* Exercise data:
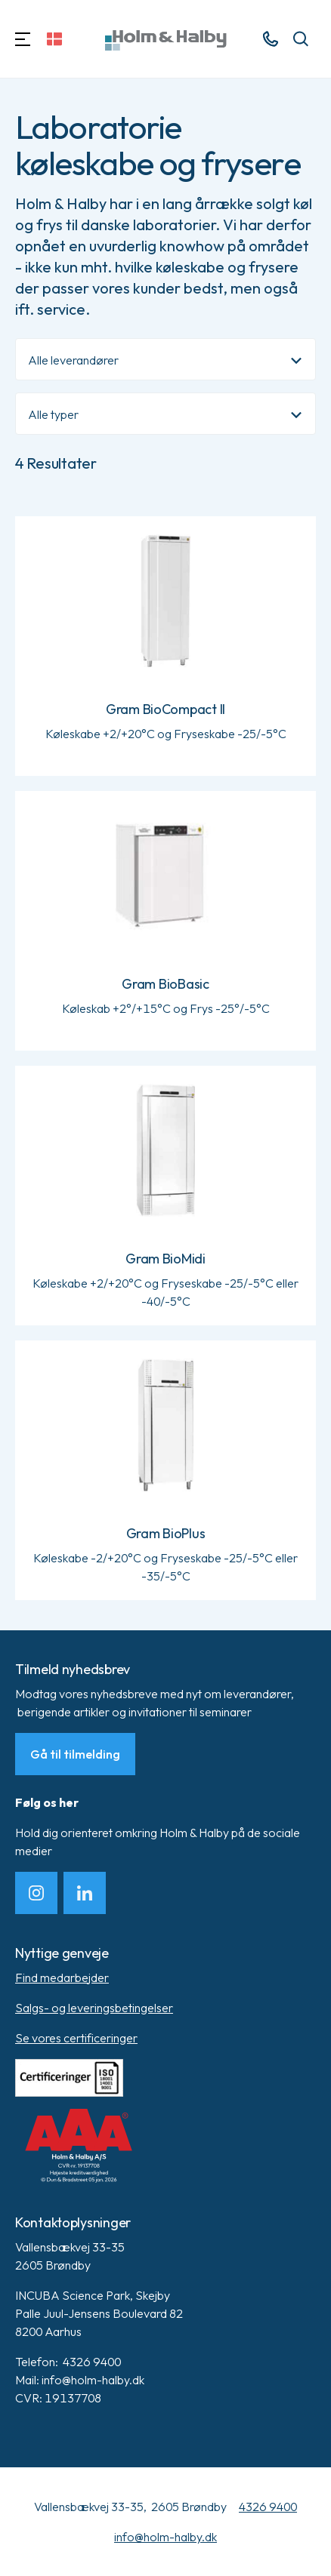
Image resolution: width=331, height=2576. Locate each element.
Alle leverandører (73, 360)
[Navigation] (22, 39)
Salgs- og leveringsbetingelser (94, 2007)
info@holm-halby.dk (165, 2536)
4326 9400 (268, 2506)
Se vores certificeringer (76, 2037)
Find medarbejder (62, 1977)
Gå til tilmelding (75, 1754)
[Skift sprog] (54, 39)
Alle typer (53, 414)
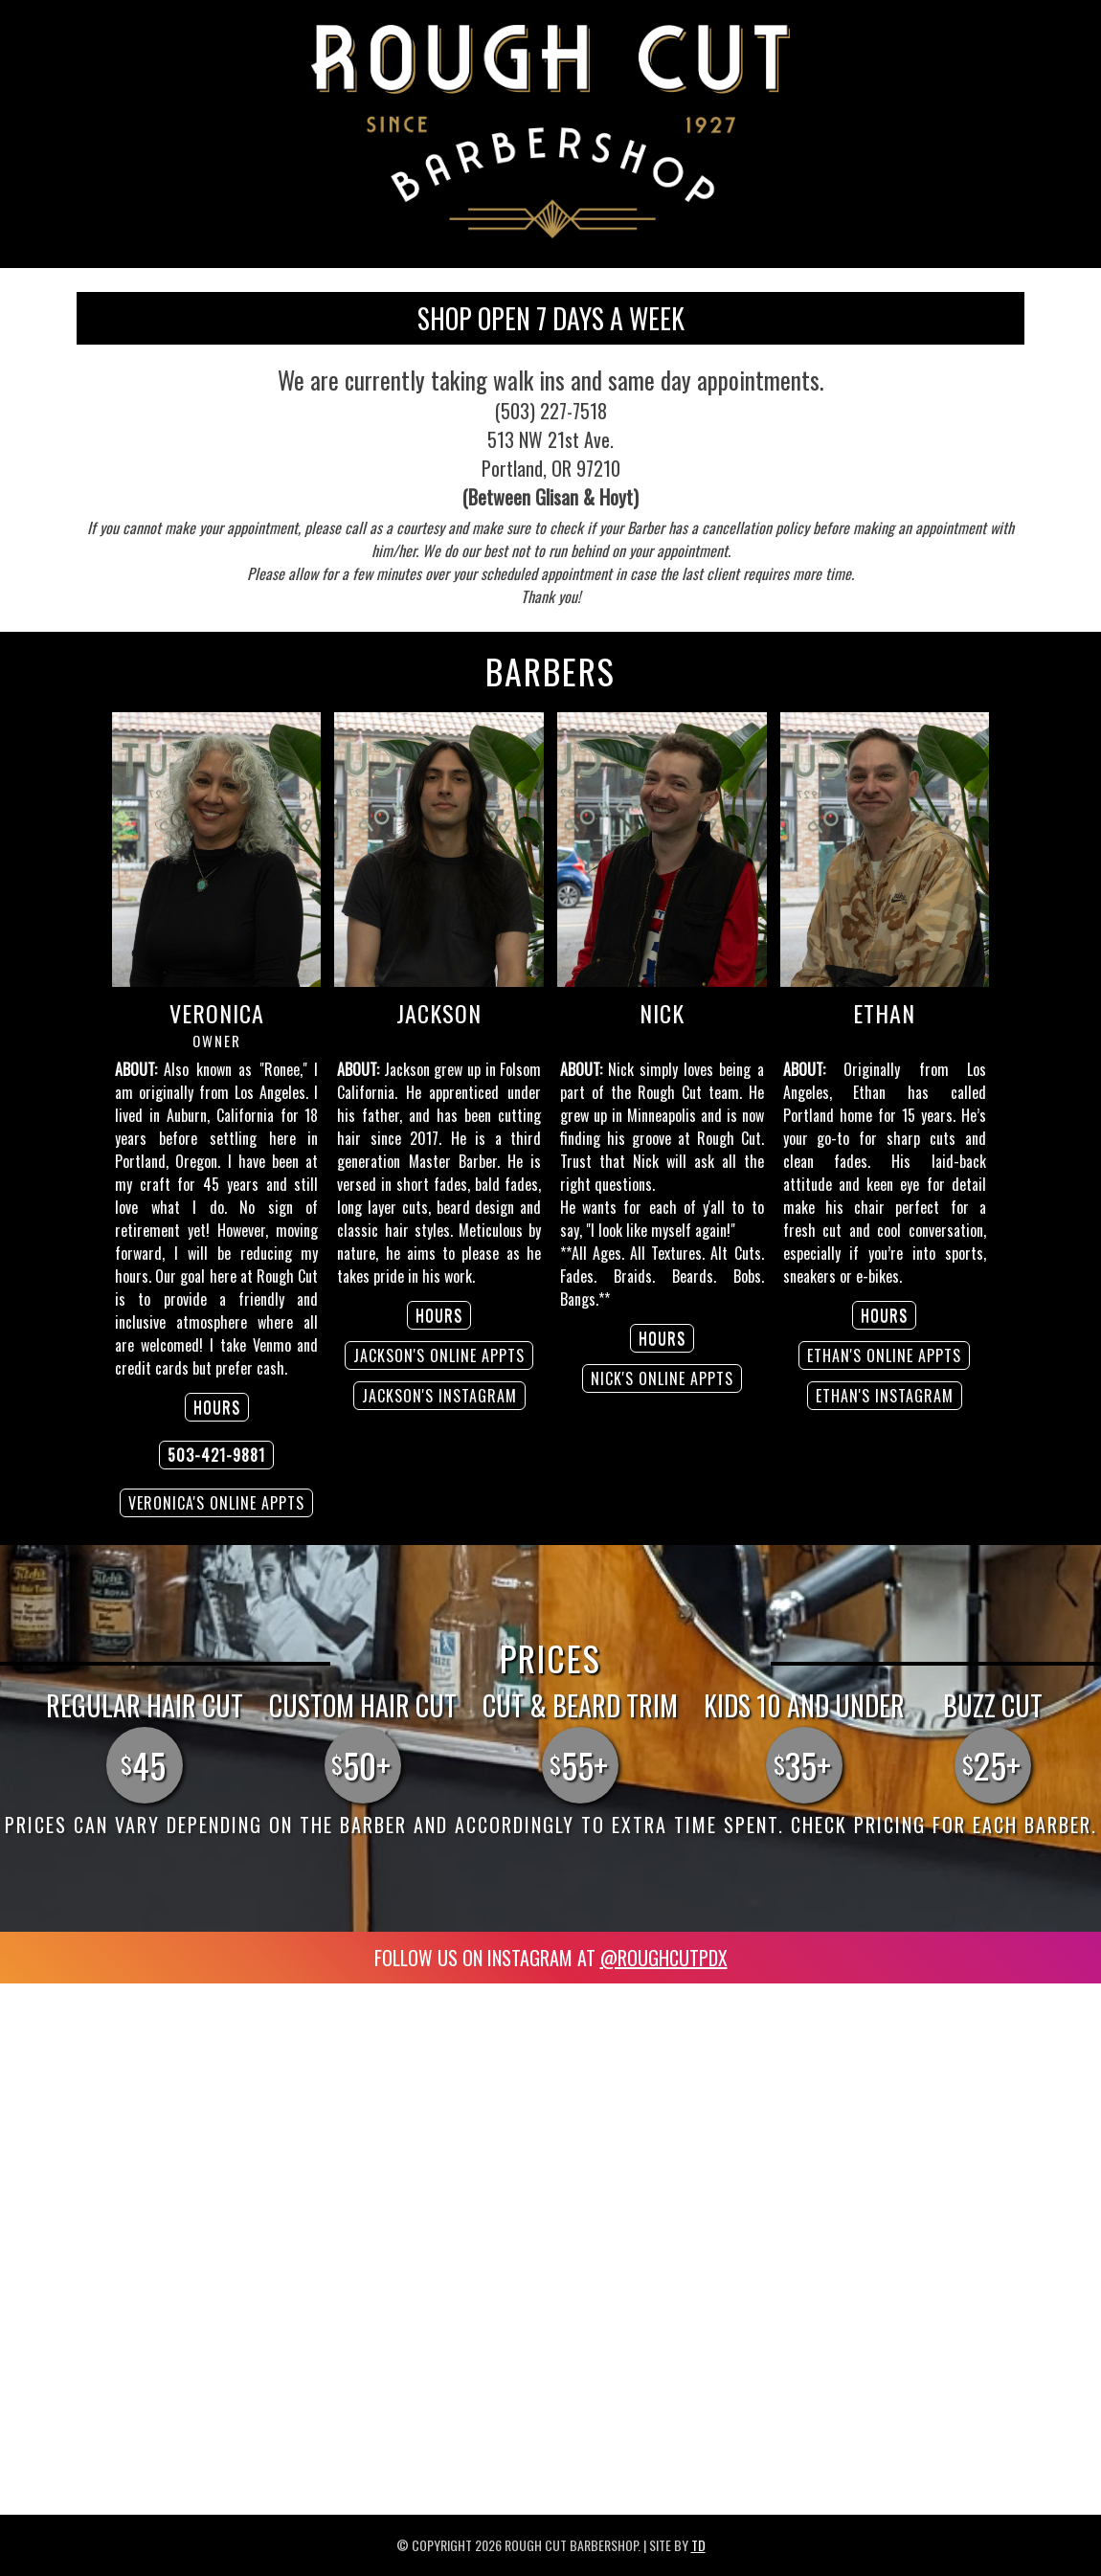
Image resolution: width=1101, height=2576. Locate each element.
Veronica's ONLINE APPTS (216, 1502)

* Task directions:
Repeat the listing above exactly, omitting the pictures it contains.

* Solution for this problem:
Image resolution: width=331, height=2576. Locate each element.
Alle leverandører (73, 360)
[Navigation] (22, 39)
Salgs- og leveringsbetingelser (94, 2007)
info@holm-halby.dk (165, 2536)
4326 9400 (268, 2506)
Se vores certificeringer (76, 2037)
Find medarbejder (62, 1977)
Gå til tilmelding (75, 1754)
[Skift sprog] (54, 39)
Alle typer (53, 414)
Image resolution: width=1101, height=2576. Locate each element.
Veronica's ONLINE APPTS (216, 1502)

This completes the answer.